Task details:
Print the data exactly. Omit the pictures.

Data provided:
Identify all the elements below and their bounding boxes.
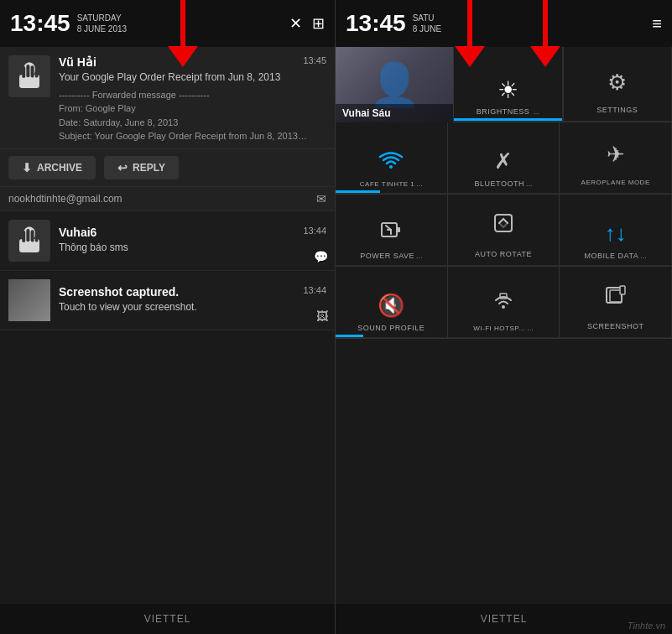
autorotate-label: AUTO ROTATE — [475, 250, 532, 258]
notification-list: Vũ Hải 13:45 Your Google Play Order Rece… — [0, 47, 335, 604]
screenshot-time: 13:44 — [303, 285, 326, 295]
aeroplane-label: AEROPLANE MODE — [581, 179, 650, 186]
settings-icon: ⚙ — [607, 70, 627, 96]
svg-rect-9 — [26, 229, 29, 242]
screenshot-icon: 🖼 — [316, 309, 328, 323]
wifi-tile[interactable]: Cafe TinhTe 1 ... — [336, 122, 448, 194]
archive-button[interactable]: ⬇ ARCHIVE — [8, 156, 96, 179]
wifi-indicator — [336, 190, 380, 193]
wifi-icon — [378, 149, 404, 176]
wifihotspot-label: WI-FI HOTSP... — [473, 325, 525, 332]
settings-label: SETTINGS — [596, 106, 638, 114]
svg-rect-3 — [26, 65, 29, 77]
sms-avatar — [8, 220, 50, 262]
right-time: 13:45 — [346, 12, 406, 35]
svg-rect-14 — [397, 227, 400, 232]
svg-rect-23 — [620, 286, 625, 294]
left-status-bar: 13:45 SATURDAY 8 JUNE 2013 ✕ ⊞ — [0, 0, 335, 47]
sms-content: Vuhai6 13:44 Thông báo sms — [50, 226, 326, 255]
right-status-bar: 13:45 SATU 8 JUNE ≡ — [336, 0, 672, 47]
svg-rect-5 — [35, 67, 39, 78]
powersave-tile[interactable]: POWER SAVE ... — [336, 195, 448, 266]
soundprofile-indicator — [336, 335, 363, 337]
right-bottom-bar: VIETTEL Tinhte.vn — [336, 604, 672, 634]
email-address: nookhdtinhte@gmail.com — [8, 193, 122, 205]
svg-point-19 — [502, 305, 505, 309]
mobiledata-icon: ↑↓ — [605, 221, 627, 247]
svg-rect-4 — [31, 65, 34, 77]
email-actions: ⬇ ARCHIVE ↩ REPLY — [0, 148, 335, 186]
reply-button[interactable]: ↩ REPLY — [104, 156, 179, 179]
sms-subject: Thông báo sms — [59, 241, 326, 255]
left-carrier: VIETTEL — [144, 613, 191, 625]
bluetooth-label: BLUETOOTH — [475, 179, 524, 188]
right-carrier: VIETTEL — [481, 613, 528, 625]
brightness-icon: ☀ — [497, 76, 518, 104]
screenshot-qs-icon — [604, 283, 628, 312]
autorotate-tile[interactable]: AUTO ROTATE — [448, 195, 560, 266]
email-avatar — [8, 55, 50, 97]
screenshot-thumb — [8, 279, 50, 321]
profile-name: Vuhai Sáu — [336, 104, 453, 122]
autorotate-icon — [492, 211, 515, 240]
brand-watermark: Tinhte.vn — [628, 621, 665, 631]
screenshot-content: Screenshot captured. 13:44 Touch to view… — [50, 285, 326, 314]
left-time: 13:45 — [10, 12, 70, 35]
left-bottom-bar: VIETTEL — [0, 604, 335, 634]
svg-rect-10 — [31, 230, 34, 242]
right-panel: 13:45 SATU 8 JUNE ≡ 👤 Vuhai Sáu ☀ — [336, 0, 672, 634]
brightness-indicator — [454, 118, 562, 121]
email-bar: nookhdtinhte@gmail.com ✉ — [0, 186, 335, 210]
bluetooth-tile[interactable]: ✗ BLUETOOTH ... — [448, 122, 560, 194]
email-time: 13:45 — [303, 55, 326, 65]
email-subject: Your Google Play Order Receipt from Jun … — [59, 70, 326, 85]
right-status-icons: ≡ — [652, 14, 662, 34]
email-body: ---------- Forwarded message ---------- … — [59, 88, 326, 143]
screenshot-notification[interactable]: Screenshot captured. 13:44 Touch to view… — [0, 271, 335, 330]
wifi-label: Cafe TinhTe 1 — [360, 180, 414, 188]
screenshot-title: Screenshot captured. — [59, 285, 179, 299]
profile-photo[interactable]: 👤 Vuhai Sáu — [336, 47, 453, 122]
email-content: Vũ Hải 13:45 Your Google Play Order Rece… — [50, 55, 326, 143]
screenshot-qs-tile[interactable]: SCREENSHOT — [560, 267, 672, 338]
bluetooth-more: ... — [526, 179, 533, 188]
right-date: SATU 8 JUNE — [413, 13, 441, 34]
sms-notification[interactable]: Vuhai6 13:44 Thông báo sms 💬 — [0, 211, 335, 271]
soundprofile-tile[interactable]: 🔇 SOUND PROFILE — [336, 267, 448, 338]
aeroplane-tile[interactable]: ✈ AEROPLANE MODE — [560, 122, 672, 194]
aeroplane-icon: ✈ — [607, 142, 625, 168]
brightness-tile[interactable]: ☀ BRIGHTNESS ... — [453, 47, 563, 122]
wifihotspot-more: ... — [527, 324, 534, 332]
wifihotspot-icon — [492, 290, 515, 319]
powersave-icon — [379, 218, 403, 247]
powersave-more: ... — [416, 252, 423, 260]
svg-rect-18 — [495, 215, 512, 231]
wifihotspot-tile[interactable]: WI-FI HOTSP... ... — [448, 267, 560, 338]
hamburger-icon[interactable]: ≡ — [652, 14, 662, 34]
left-panel: 13:45 SATURDAY 8 JUNE 2013 ✕ ⊞ — [0, 0, 336, 634]
sms-time: 13:44 — [303, 226, 326, 236]
left-date: SATURDAY 8 JUNE 2013 — [77, 13, 127, 34]
email-envelope-icon: ✉ — [316, 192, 326, 205]
mobiledata-tile[interactable]: ↑↓ MOBILE DATA ... — [560, 195, 672, 266]
mobiledata-label: MOBILE DATA — [585, 252, 639, 260]
grid-icon[interactable]: ⊞ — [312, 14, 325, 33]
sms-msg-icon: 💬 — [314, 250, 328, 263]
svg-rect-8 — [22, 231, 25, 242]
sms-sender: Vuhai6 — [59, 226, 96, 239]
powersave-label: POWER SAVE — [360, 252, 414, 260]
archive-icon: ⬇ — [22, 161, 32, 174]
email-notification[interactable]: Vũ Hải 13:45 Your Google Play Order Rece… — [0, 47, 335, 211]
soundprofile-icon: 🔇 — [378, 293, 404, 319]
svg-point-12 — [389, 165, 393, 169]
email-sender: Vũ Hải — [59, 55, 96, 69]
screenshot-subtitle: Touch to view your screenshot. — [59, 300, 326, 314]
bluetooth-icon: ✗ — [494, 148, 513, 174]
wifi-more: ... — [416, 179, 423, 188]
brightness-label: BRIGHTNESS — [477, 107, 530, 116]
left-status-icons: ✕ ⊞ — [289, 14, 325, 33]
soundprofile-label: SOUND PROFILE — [357, 324, 425, 332]
close-icon[interactable]: ✕ — [289, 14, 302, 33]
settings-tile[interactable]: ⚙ SETTINGS — [563, 47, 673, 122]
mobiledata-more: ... — [640, 252, 647, 260]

Your response:
Identify all the elements below and their bounding boxes.
autorotate-label: AUTO ROTATE — [475, 250, 532, 258]
notification-list: Vũ Hải 13:45 Your Google Play Order Rece… — [0, 47, 335, 604]
screenshot-time: 13:44 — [303, 285, 326, 295]
aeroplane-label: AEROPLANE MODE — [581, 179, 650, 186]
settings-icon: ⚙ — [607, 70, 627, 96]
svg-rect-9 — [26, 229, 29, 242]
screenshot-icon: 🖼 — [316, 309, 328, 323]
wifi-tile[interactable]: Cafe TinhTe 1 ... — [336, 122, 448, 194]
archive-button[interactable]: ⬇ ARCHIVE — [8, 156, 96, 179]
wifi-indicator — [336, 190, 380, 193]
wifi-icon — [378, 149, 404, 176]
wifihotspot-label: WI-FI HOTSP... — [473, 325, 525, 332]
settings-label: SETTINGS — [596, 106, 638, 114]
svg-rect-3 — [26, 65, 29, 77]
sms-avatar — [8, 220, 50, 262]
right-time: 13:45 — [346, 12, 406, 35]
svg-rect-14 — [397, 227, 400, 232]
svg-rect-23 — [620, 286, 625, 294]
left-status-bar: 13:45 SATURDAY 8 JUNE 2013 ✕ ⊞ — [0, 0, 335, 47]
sms-content: Vuhai6 13:44 Thông báo sms — [50, 226, 326, 255]
right-status-bar: 13:45 SATU 8 JUNE ≡ — [336, 0, 672, 47]
svg-rect-5 — [35, 67, 39, 78]
powersave-tile[interactable]: POWER SAVE ... — [336, 195, 448, 266]
soundprofile-indicator — [336, 335, 363, 337]
right-bottom-bar: VIETTEL Tinhte.vn — [336, 604, 672, 634]
email-address: nookhdtinhte@gmail.com — [8, 193, 122, 205]
svg-point-19 — [502, 305, 505, 309]
mobiledata-icon: ↑↓ — [605, 221, 627, 247]
svg-rect-4 — [31, 65, 34, 77]
email-actions: ⬇ ARCHIVE ↩ REPLY — [0, 148, 335, 186]
reply-button[interactable]: ↩ REPLY — [104, 156, 179, 179]
sms-subject: Thông báo sms — [59, 241, 326, 255]
left-carrier: VIETTEL — [144, 613, 191, 625]
bluetooth-label: BLUETOOTH — [475, 179, 524, 188]
right-carrier: VIETTEL — [481, 613, 528, 625]
brightness-icon: ☀ — [497, 76, 518, 104]
screenshot-qs-icon — [604, 283, 628, 312]
autorotate-tile[interactable]: AUTO ROTATE — [448, 195, 560, 266]
email-avatar — [8, 55, 50, 97]
screenshot-thumb — [8, 279, 50, 321]
profile-name: Vuhai Sáu — [336, 104, 453, 122]
autorotate-icon — [492, 211, 515, 240]
brand-watermark: Tinhte.vn — [628, 621, 665, 631]
screenshot-content: Screenshot captured. 13:44 Touch to view… — [50, 285, 326, 314]
left-time: 13:45 — [10, 12, 70, 35]
left-bottom-bar: VIETTEL — [0, 604, 335, 634]
svg-rect-10 — [31, 230, 34, 242]
right-panel: 13:45 SATU 8 JUNE ≡ 👤 Vuhai Sáu ☀ — [336, 0, 672, 634]
brightness-indicator — [454, 118, 562, 121]
email-bar: nookhdtinhte@gmail.com ✉ — [0, 186, 335, 210]
bluetooth-tile[interactable]: ✗ BLUETOOTH ... — [448, 122, 560, 194]
email-time: 13:45 — [303, 55, 326, 65]
email-subject: Your Google Play Order Receipt from Jun … — [59, 70, 326, 85]
right-status-icons: ≡ — [652, 14, 662, 34]
email-body: ---------- Forwarded message ---------- … — [59, 88, 326, 143]
screenshot-notification[interactable]: Screenshot captured. 13:44 Touch to view… — [0, 271, 335, 330]
wifi-label: Cafe TinhTe 1 — [360, 180, 414, 188]
screenshot-title: Screenshot captured. — [59, 285, 179, 299]
profile-photo[interactable]: 👤 Vuhai Sáu — [336, 47, 453, 122]
email-content: Vũ Hải 13:45 Your Google Play Order Rece… — [50, 55, 326, 143]
screenshot-qs-tile[interactable]: SCREENSHOT — [560, 267, 672, 338]
bluetooth-more: ... — [526, 179, 533, 188]
right-date: SATU 8 JUNE — [413, 13, 441, 34]
sms-notification[interactable]: Vuhai6 13:44 Thông báo sms 💬 — [0, 211, 335, 271]
soundprofile-tile[interactable]: 🔇 SOUND PROFILE — [336, 267, 448, 338]
aeroplane-tile[interactable]: ✈ AEROPLANE MODE — [560, 122, 672, 194]
aeroplane-icon: ✈ — [607, 142, 625, 168]
brightness-tile[interactable]: ☀ BRIGHTNESS ... — [453, 47, 563, 122]
wifihotspot-more: ... — [527, 324, 534, 332]
wifihotspot-icon — [492, 290, 515, 319]
powersave-icon — [379, 218, 403, 247]
powersave-more: ... — [416, 252, 423, 260]
svg-rect-18 — [495, 215, 512, 231]
wifihotspot-tile[interactable]: WI-FI HOTSP... ... — [448, 267, 560, 338]
hamburger-icon[interactable]: ≡ — [652, 14, 662, 34]
left-panel: 13:45 SATURDAY 8 JUNE 2013 ✕ ⊞ — [0, 0, 336, 634]
sms-time: 13:44 — [303, 226, 326, 236]
left-date: SATURDAY 8 JUNE 2013 — [77, 13, 127, 34]
email-envelope-icon: ✉ — [316, 192, 326, 205]
mobiledata-tile[interactable]: ↑↓ MOBILE DATA ... — [560, 195, 672, 266]
mobiledata-label: MOBILE DATA — [585, 252, 639, 260]
grid-icon[interactable]: ⊞ — [312, 14, 325, 33]
sms-msg-icon: 💬 — [314, 250, 328, 263]
svg-rect-8 — [22, 231, 25, 242]
sms-sender: Vuhai6 — [59, 226, 96, 239]
powersave-label: POWER SAVE — [360, 252, 414, 260]
archive-icon: ⬇ — [22, 161, 32, 174]
email-notification[interactable]: Vũ Hải 13:45 Your Google Play Order Rece… — [0, 47, 335, 211]
soundprofile-icon: 🔇 — [378, 293, 404, 319]
svg-point-12 — [389, 165, 393, 169]
email-sender: Vũ Hải — [59, 55, 96, 69]
screenshot-subtitle: Touch to view your screenshot. — [59, 300, 326, 314]
bluetooth-icon: ✗ — [494, 148, 513, 174]
wifi-more: ... — [416, 179, 423, 188]
brightness-label: BRIGHTNESS — [477, 107, 530, 116]
left-status-icons: ✕ ⊞ — [289, 14, 325, 33]
soundprofile-label: SOUND PROFILE — [357, 324, 425, 332]
close-icon[interactable]: ✕ — [289, 14, 302, 33]
settings-tile[interactable]: ⚙ SETTINGS — [563, 47, 673, 122]
mobiledata-more: ... — [640, 252, 647, 260]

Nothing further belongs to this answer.